При всем моем усердии и доброй воле Эмиля, никто из нас не мог изменить один суровый факт: мы были в меньшинстве. Республиканцы в сенате Иллинойса приняли тот же бескомпромиссный подход, который Ньют Гингрич в то время использовал для подавления демократов в Конгрессе. Республиканцы осуществляли абсолютный контроль над тем, какие законопроекты выходят из комитета и какие поправки принимаются. В Спрингфилде было специальное обозначение для младших членов меньшинства вроде меня — "грибы", потому что "вас кормят дерьмом и держат в неведении".

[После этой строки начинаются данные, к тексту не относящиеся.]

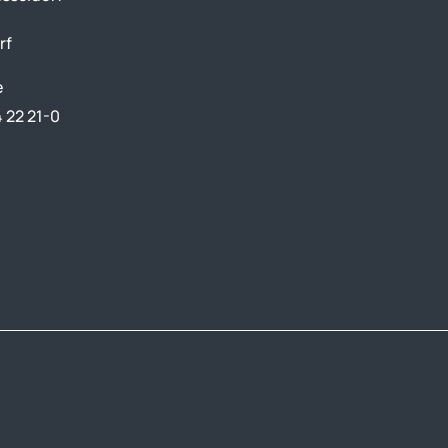
rf
e
4 22 21-0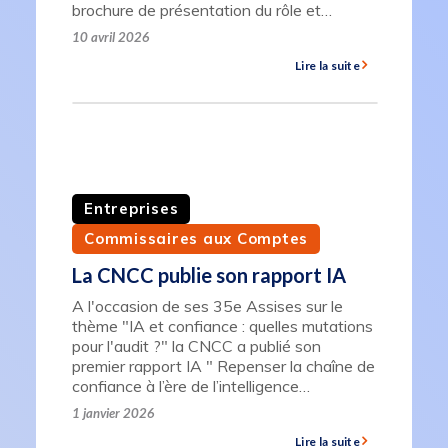
brochure de présentation du rôle et…
10 avril 2026
Lire la suite
Entreprises
Commissaires aux Comptes
La CNCC publie son rapport IA
A l'occasion de ses 35e Assises sur le
thème "IA et confiance : quelles mutations
pour l'audit ?" la CNCC a publié son
premier rapport IA " Repenser la chaîne de
confiance à l’ère de l’intelligence…
1 janvier 2026
Lire la suite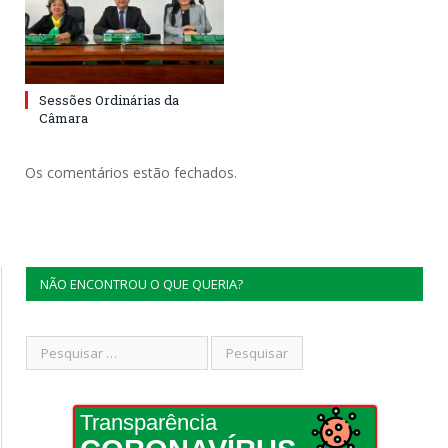
Sessões Ordinárias da
Câmara
Os comentários estão fechados.
NÃO ENCONTROU O QUE QUERIA?
Transparência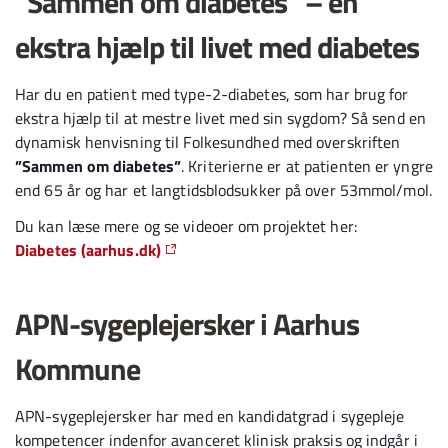
”Sammen om diabetes” – en
ekstra hjælp til livet med diabetes
Har du en patient med type-2-diabetes, som har brug for
ekstra hjælp til at mestre livet med sin sygdom? Så send en
dynamisk henvisning til Folkesundhed med overskriften
”Sammen om diabetes”
. Kriterierne er at patienten er yngre
end 65 år og har et langtidsblodsukker på over 53mmol/mol.
Du kan læse mere og se videoer om projektet her:
Diabetes (aarhus.dk)
APN-sygeplejersker i Aarhus
Kommune
APN-sygeplejersker har med en kandidatgrad i sygepleje
kompetencer indenfor avanceret klinisk praksis og indgår i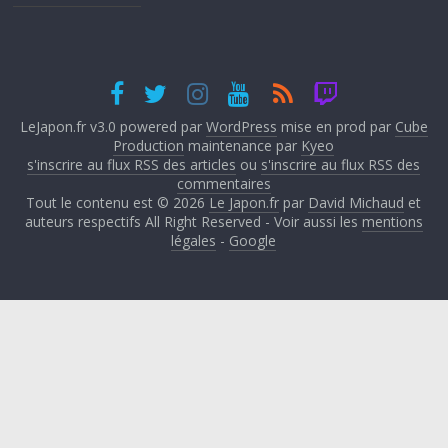
LeJapon.fr v3.0 powered par
WordPress
mise en prod par
Cube
Production
maintenance par
Kyeo
s'inscrire au flux RSS des articles
ou
s'inscrire au flux RSS des
commentaires
Tout le contenu est © 2026
Le Japon.fr
par
David Michaud
et
auteurs respectifs All Right Reserved - Voir aussi les
mentions
légales
-
Google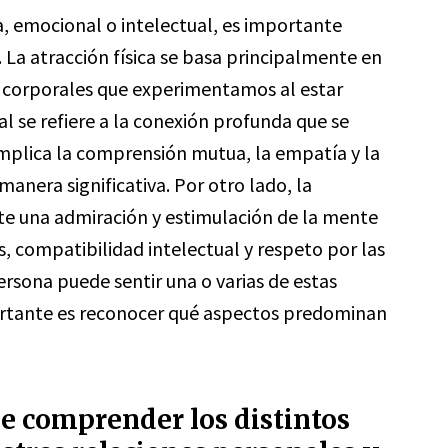
ica, emocional o intelectual, es importante
 La atracción física se basa principalmente en
nes corporales que experimentamos al estar
l se refiere a la conexión profunda que se
 implica la comprensión mutua, la empatía y la
nera significativa. Por otro lado, la
ste una admiración y estimulación de la mente
s, compatibilidad intelectual y respeto por las
ersona puede sentir una o varias de estas
rtante es reconocer qué aspectos predominan
de comprender los distintos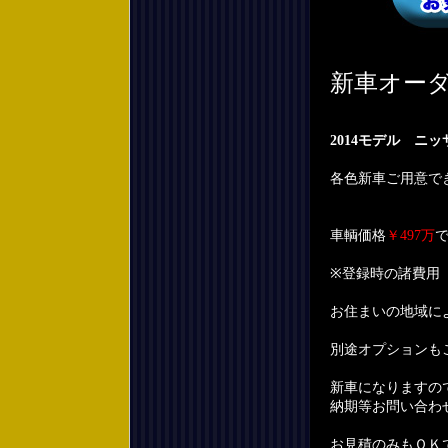
新車オー
2014モデル ニ
各色新車ご用意で
車輌価格
￥497万
※登録時の諸費用
お住まいの地域に
別途オプションも
新車になりますの
納期等お問い合わ
お見積のみもＯＫ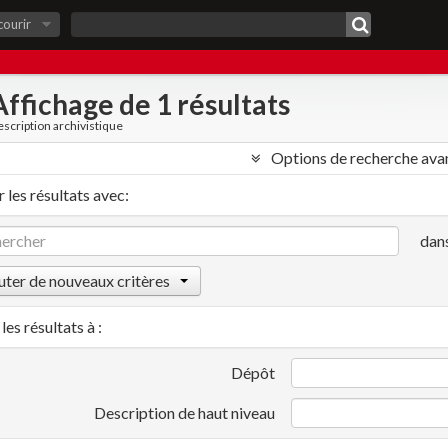
courir
Affichage de 1 résultats
scription archivistique
Options de recherche ava
 les résultats avec:
dan
uter de nouveaux critères
les résultats à :
Dépôt
Description de haut niveau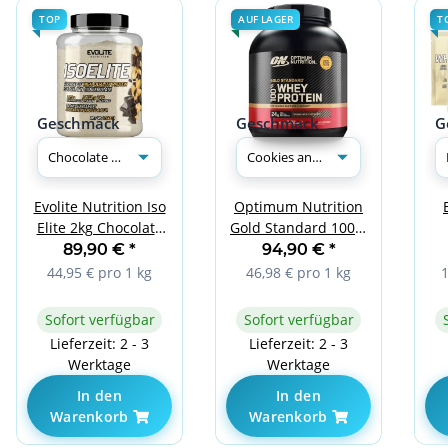
TOP
AUF LAGER
T
Geschmack
Geschmack
G
Evolite Nutrition Iso
Optimum Nutrition
Elite 2kg Chocolate
Gold Standard 100%
D
Peanut
Whey Cookies and
89,90 €
*
94,90 €
*
Cream
1
44,95 € pro 1 kg
46,98 € pro 1 kg
Sofort verfügbar
Sofort verfügbar
Lieferzeit: 2 - 3
Lieferzeit: 2 - 3
Werktage
Werktage
In den
In den
Warenkorb
Warenkorb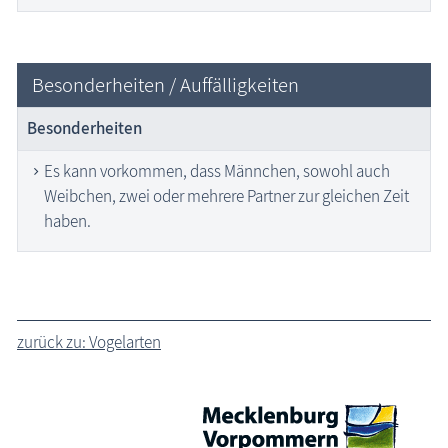
Besonderheiten / Auffälligkeiten
Besonderheiten
Es kann vorkommen, dass Männchen, sowohl auch
Weibchen, zwei oder mehrere Partner zur gleichen Zeit
haben.
zurück zu: Vogelarten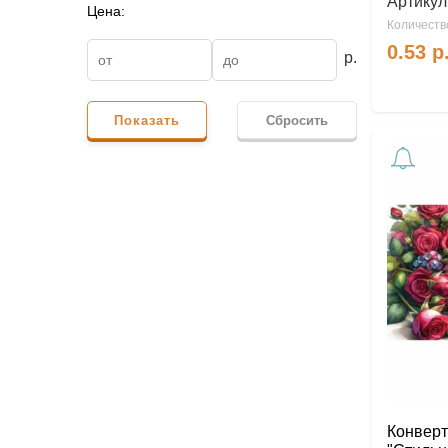
Артикул
Цена:
Количество
0.53
р
р.
Показать
Сбросить
Конверт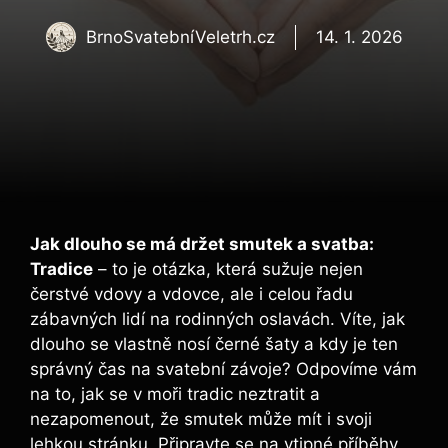
BrnoSvatebníVeletrh.cz
14. 1. 2026
Jak dlouho se má držet smutek a svatba:
Tradice
– to je otázka, která sužuje nejen
čerstvé vdovy a vdovce, ale i celou řadu
zábavných lidí na rodinných oslavách. Víte, jak
dlouho se vlastně nosí černé šaty a kdy je ten
správný čas na svatební závoje? Odpovíme vám
na to, jak se v moři tradic neztratit a
nezapomenout, že smutek může mít i svoji
lehkou stránku. Připravte se na vtipné příběhy,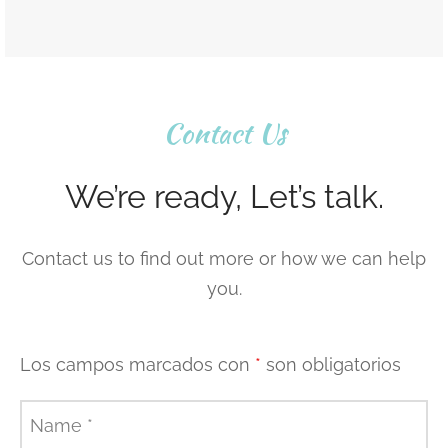
Contact Us
We’re ready, Let’s talk.
Contact us to find out more or how we can help
you.
Los campos marcados con
*
son obligatorios
Name
*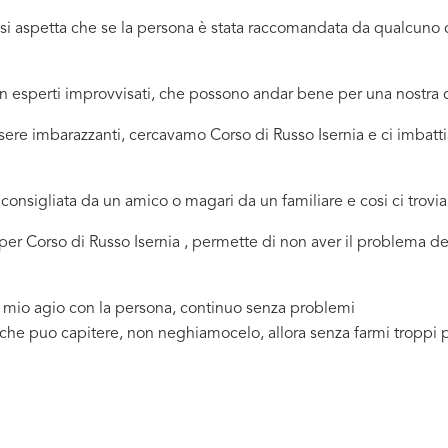
ci si aspetta che se la persona è stata raccomandata da qualcu
 in esperti improvvisati, che possono andar bene per una nostr
sere imbarazzanti, cercavamo Corso di Russo Isernia e ci imbatti
consigliata da un amico o magari da un familiare e cosi ci trovi
a per Corso di Russo Isernia , permette di non aver il problema d
a mio agio con la persona, continuo senza problemi
 che puo capitere, non neghiamocelo, allora senza farmi troppi 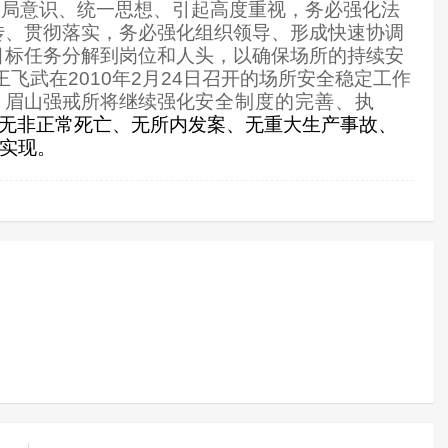
大局意识、统一思想、引起高度重视，务必强化法
传、贯彻落实，务必强化组织领导、形成快速协调
目标任务分解到岗位和人头，以确保场所的持续安
王飞武在
2010
年
2
月
24
日
召开的场所安全稳定工作
，眉山强戒所将继续强化
安全制度的完善、执
无非正常死亡、无所内发案、无重大生产事故、
实现。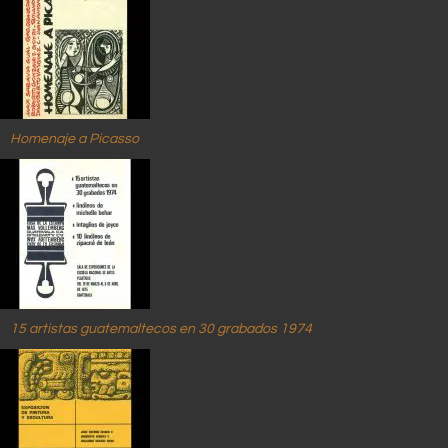
Homenaje a Picasso
15 artistas guatemaltecos en 30 grabados 1974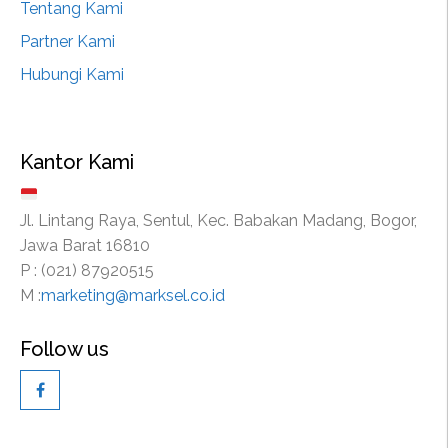
Tentang Kami
Partner Kami
Hubungi Kami
Kantor Kami
Jl. Lintang Raya, Sentul, Kec. Babakan Madang, Bogor,
Jawa Barat 16810
P : (021) 87920515
M :
marketing@marksel.co.id
Follow us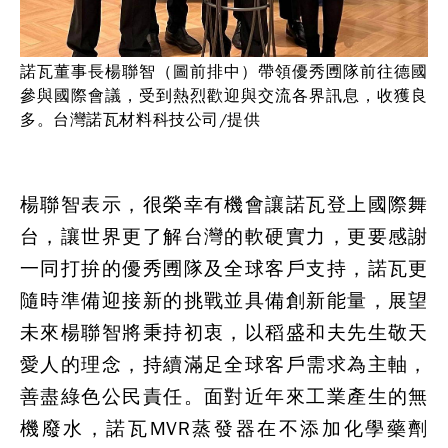
諾瓦董事長楊聯智（圖前排中）帶領優秀圑隊前往德國
參與國際會議，受到熱烈歡迎與交流各界訊息，收獲良
多。台灣諾瓦材料科技公司/提供
楊聯智表示，很榮幸有機會讓諾瓦登上國際舞
台，讓世界更了解台灣的軟硬實力，更要感謝
一同打拚的優秀圑隊及全球客戶支持，諾瓦更
隨時準備迎接新的挑戰並具備創新能量，展望
未來楊聯智將秉持初衷，以稻盛和夫先生敬天
愛人的理念，持續滿足全球客戶需求為主軸，
善盡綠色公民責任。面對近年來工業產生的無
機廢水，諾瓦MVR蒸發器在不添加化學藥劑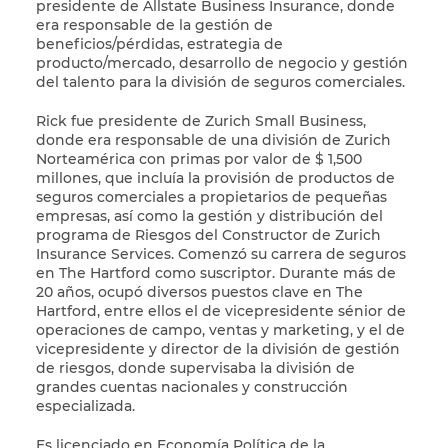
presidente de Allstate Business Insurance, donde
era responsable de la gestión de
beneficios/pérdidas, estrategia de
producto/mercado, desarrollo de negocio y gestión
del talento para la división de seguros comerciales.
Rick fue presidente de Zurich Small Business,
donde era responsable de una división de Zurich
Norteamérica con primas por valor de $ 1,500
millones, que incluía la provisión de productos de
seguros comerciales a propietarios de pequeñas
empresas, así como la gestión y distribución del
programa de Riesgos del Constructor de Zurich
Insurance Services. Comenzó su carrera de seguros
en The Hartford como suscriptor. Durante más de
20 años, ocupó diversos puestos clave en The
Hartford, entre ellos el de vicepresidente sénior de
operaciones de campo, ventas y marketing, y el de
vicepresidente y director de la división de gestión
de riesgos, donde supervisaba la división de
grandes cuentas nacionales y construcción
especializada.
Es licenciado en Economía Política de la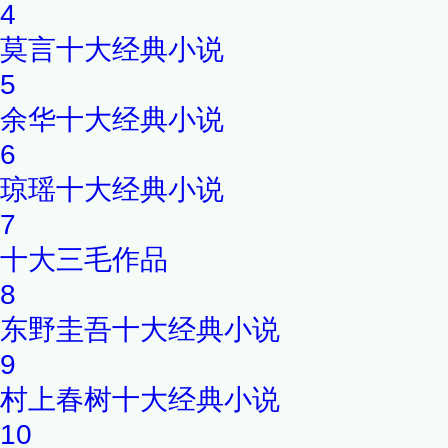
4
莫言十大经典小说
5
余华十大经典小说
6
琼瑶十大经典小说
7
十大三毛作品
8
东野圭吾十大经典小说
9
村上春树十大经典小说
10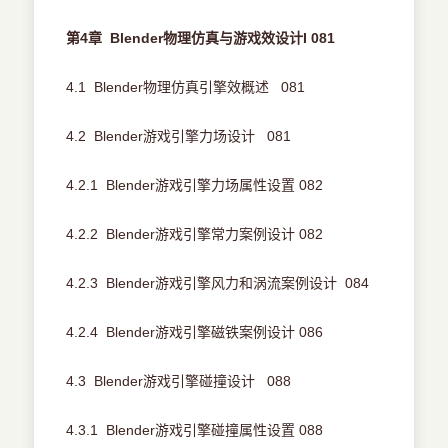
第4章 Blender物理仿真与游戏效设计I 081
4.1 Blender物理仿真引擎效概述 081
4.2 Blender游戏引擎力场设计 081
4.2.1 Blender游戏引擎力场属性设置 082
4.2.2 Blender游戏引擎常力案例设计 082
4.2.3 Blender游戏引擎风力和涡流案例设计 084
4.2.4 Blender游戏引擎磁铁案例设计 086
4.3 Blender游戏引擎碰撞设计 088
4.3.1 Blender游戏引擎碰撞属性设置 088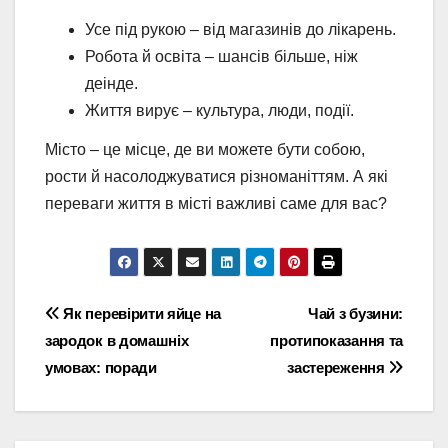
Усе під рукою – від магазинів до лікарень.
Робота й освіта – шансів більше, ніж
деінде.
Життя вирує – культура, люди, події.
Місто – це місце, де ви можете бути собою,
рости й насолоджуватися різноманіттям. А які
переваги життя в місті важливі саме для вас?
Навігація
Як перевірити яйце на
Чай з бузини:
зародок в домашніх
протипоказання та
записів
умовах: поради
застереження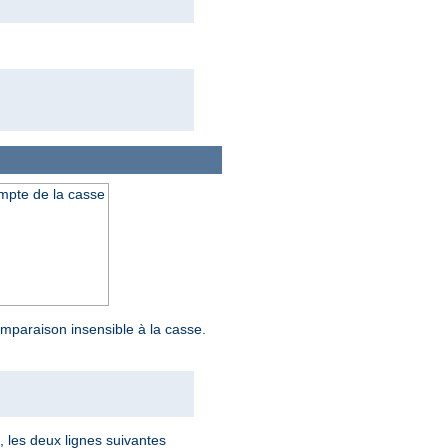
ompte de la casse
mparaison insensible à la casse.
i, les deux lignes suivantes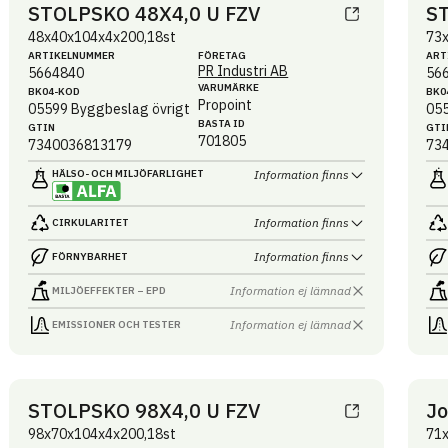
STOLPSKO 48X4,0 U FZV
S
48x40x104x4x200,18st
73
ARTIKEL­NUMMER
FÖRETAG
ART
PR Industri AB
5664840
56
VARUMÄRKE
BK04-KOD
BK0
Propoint
05599
Byggbeslag övrigt
05
BASTA ID
GTIN
GTI
701805
7340036813179
73
HÄLSO- OCH MILJÖ­FARLIGHET
Information finns
Information finns
CIRKULARITET
Information finns
FÖRNYBARHET
Information ej lämnad
MILJÖEFFEKTER – EPD
Information ej lämnad
EMISSIONER OCH TESTER
STOLPSKO 98X4,0 U FZV
Jo
98x70x104x4x200,18st
71x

Иногда я оказывался в состоянии формировать важные законы. Я помог убедиться, что иллинойский вариант национального законопроекта о реформе системы социального обеспечения, подписанного Биллом Клинтоном, обеспечит достаточную поддержку тем, кто переходит на работу. После одного из постоянных скандалов в Спрингфилде Эмиль поручил мне представлять фракцию в комитете по обновлению законов об этике. Никто больше не хотел работать, считая, что это гиблое дело, но благодаря хорошему взаимопониманию с моим коллегой-республиканцем Кирком Диллардом мы приняли закон, который ограничил некоторые из наиболее постыдных практик, сделав невозможным, например, использование средств, выделенных на избирательную кампанию, на личные вещи, такие как пристройка к дому или шуба. (После этого были сенаторы, которые не разговаривали с нами неделями).
Более типичным был случай, когда в конце первой сессии я поднялся со своего места, чтобы выступить против вопиющего налогового послабления для какой-то привилегированной отрасли, когда штат сокращал услуги для бедных. Я выстроил свои факты и подготовился с тщательностью судебного адвоката; я указал, почему такие необоснованные налоговые льготы нарушают консервативные рыночные принципы, в которые, как утверждали республиканцы, они верят. Когда я сел за стол, ко мне подошел председатель сената Пейт Филип — мускулистый, беловолосый бывший морской пехотинец, печально известный тем, что с удивительной непринужденностью оскорблял женщин и людей с другим цветом кожи.